Tamiko works in the household of cousin Masao's parents. The families and the villagers are suspicious of the close, yet innocent relationship between the teenagers. While some people mock their spending time together, Tamiko's sister-in-law acts openly hostile. The contact between the two is more and more inhibited, and after Masao is sent away to a higher school in another town, Tamiko is pressured into an unwanted marriage. Tamiko first resists, but when Masao's mother declares that she will under no circumstances allow her to marry her son, she finally gives in. Omasu, the housemaid, meets Masao and gives him the news, at the same time reminding him that Tamiko will always love him. A few months later, Masao receives a telegram by his mother, asking him to come home quickly. Upon returning, he learns of Tamiko's unhappy marriage, divorce, and recent death due to an illness. The family, grieving the loss, tells Masao that the dead Tamiko held a letter from him in her hand, pressed against her heart.

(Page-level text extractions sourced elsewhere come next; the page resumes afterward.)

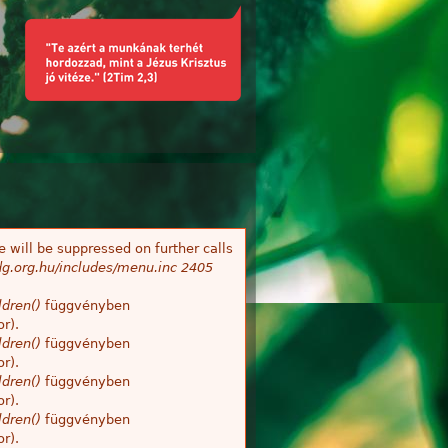
 will be suppressed on further calls
g.org.hu/includes/menu.inc
2405
dren()
függvényben
r).
dren()
függvényben
r).
dren()
függvényben
r).
dren()
függvényben
r).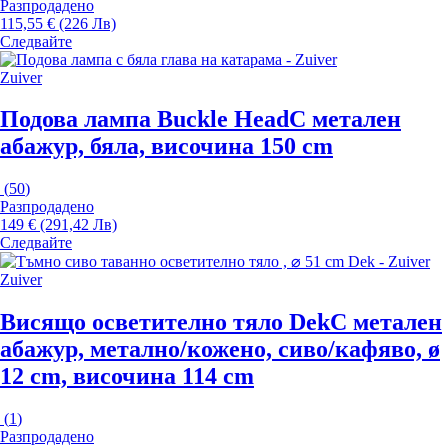
Разпродадено
115,55 € (226 Лв)
Следвайте
Zuiver
Подова лампа Buckle Head
С метален
абажур, бяла, височина 150 cm
(
50
)
Разпродадено
149 € (291,42 Лв)
Следвайте
Zuiver
Висящо осветително тяло Dek
С метален
абажур, метално/кожено, сиво/кафяво, ø
12 cm, височина 114 cm
(
1
)
Разпродадено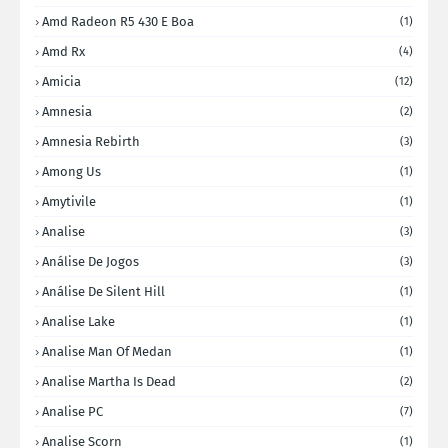
Amd Radeon R5 430 E Boa
(1)
Amd Rx
(4)
Amicia
(12)
Amnesia
(2)
Amnesia Rebirth
(3)
Among Us
(1)
Amytivile
(1)
Analise
(3)
Análise De Jogos
(3)
Análise De Silent Hill
(1)
Analise Lake
(1)
Analise Man Of Medan
(1)
Analise Martha Is Dead
(2)
Analise PC
(7)
Analise Scorn
(1)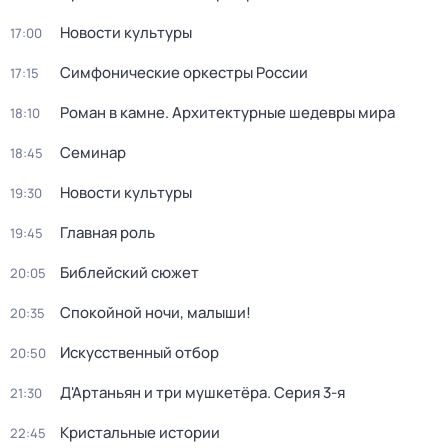
Новости культуры
17:00
Симфонические оркестры России
17:15
Роман в камне. Архитектурные шедевры мира
18:10
Семинар
18:45
Новости культуры
19:30
Главная роль
19:45
Библейский сюжет
20:05
Спокойной ночи, малыши!
20:35
Искусственный отбор
20:50
Д'Артаньян и три мушкетёра
. Серия 3-я
21:30
Кристальные истории
22:45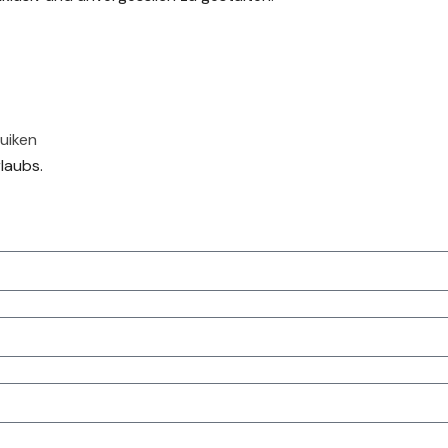
uiken
laubs.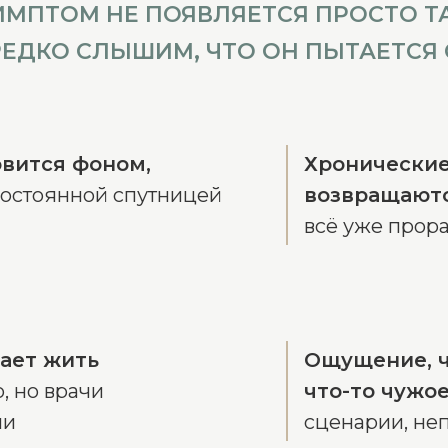
ИМПТОМ НЕ ПОЯВЛЯЕТСЯ ПРОСТО ТА
РЕДКО СЛЫШИМ, ЧТО ОН ПЫТАЕТСЯ 
овится фоном,
Хронические
постоянной спутницей
возвращают
всё уже прор
ает жить
Ощущение, ч
, но врачи
что-то чужо
ми
сценарии, не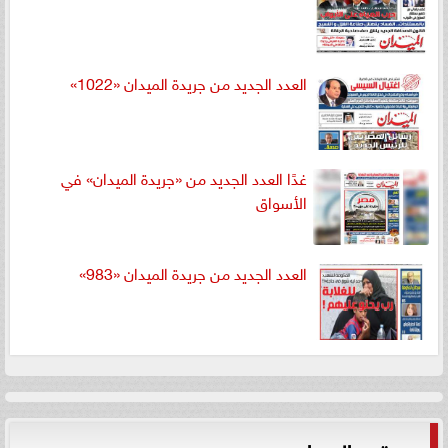
العدد الجديد من جريدة الميدان «1022»
غدًا العدد الجديد من «جريدة الميدان» في
الأسواق
العدد الجديد من جريدة الميدان «983»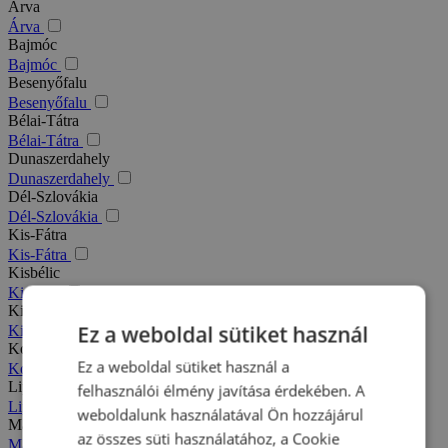
Árva
Árva
Bajmóc
Bajmóc
Besenyőfalu
Besenyőfalu
Bélai-Tátra
Bélai-Tátra
Dunaszerdahely
Dunaszerdahely
Dél-Szlovákia
Dél-Szlovákia
Kis-Fátra
Kis-Fátra
Kisbélic
Kisbélic
Kiszucai-Beszkidek
Ez a weboldal sütiket használ
Kiszucai-Beszkidek
Komárno
Ez a weboldal sütiket használ a
Komárno
Liptó
felhasználói élmény javítása érdekében. A
Liptó
weboldalunk használatával Ön hozzájárul
Magas-Tátra
az összes süti használatához, a Cookie
Magas-Tátra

Again in the present, the old Masao has reached his destination and visits Tamiko's grave, contemplating her fate with the words, "late autumn and the fields are lonesome, only crickets sing by her grave".

==Cast==
- Chishū Ryū as Masao at 73 years
- Noriko Arita as Tamiko
- Shinji Tanaka as young Masao
- Haruko Sugimura as Masao's mother
- Takahiro Tamura as Eizo
- Toshiko Kobayashi as Omasu, the maid
- Kappei Matsumoto
- Kazuko Motohashi as Tamiko's mother
- Nobuo Takagi as Tamiko's father
- Kumeko Urabe as grandmother
- Keiko Yukishiro as Tamiko's sister-in-law

==Production==
The flashback sequences were framed with an oval-shaped mask typically associated with silent films. According to film historian Alexander Jacoby, this masking gives the film "an appropriately nostalgic tone." Film historian Donald Richie describes this device as representing "Meiji daguerrotypes."

==Reception==
Jacoby rated She Was Like a Wild Chrysanthemum to be "among the most purely moving of Japanese films" despite its "occasional naivety", attributing it to Kinoshota's "simple techniques," including "judicious choice of camera position," and to the excellent performances. Joseph L. Anderson also commented on the film's photography, particularly the "rich blacks", and Kinoshita's "evocation of [the] area." Richie regarded the film as "one of the most nostalgically beautiful" of the director's works. In Klinowski's and Garbicz's Feature Cinema in the 20th Century, it is described as "one of the most sincere and purest films of its type in Japanese cinema," noting that it marks a return to "pastoral lyricism" for Kinoshota after focusing his films on social issues for the previous few years.

==Awards==
Hiroshi Kusuda received the Mainichi Film Award for Best Cinematography in 1956 for his work on She Was Like a Wild Chrysanthemum and Kinoshita's The Tattered Wings. He also received the Blue Ribbon Award for Best Cinematography for the same two films.

==Legacy==
She Was Like a Wild Chrysanthemum was screened at the Museum of Modern Art in 1970, the Berkeley Art Museum and Pacific Film Archive in 1991, and by the Film at Lincoln Center society, New York, in 2012.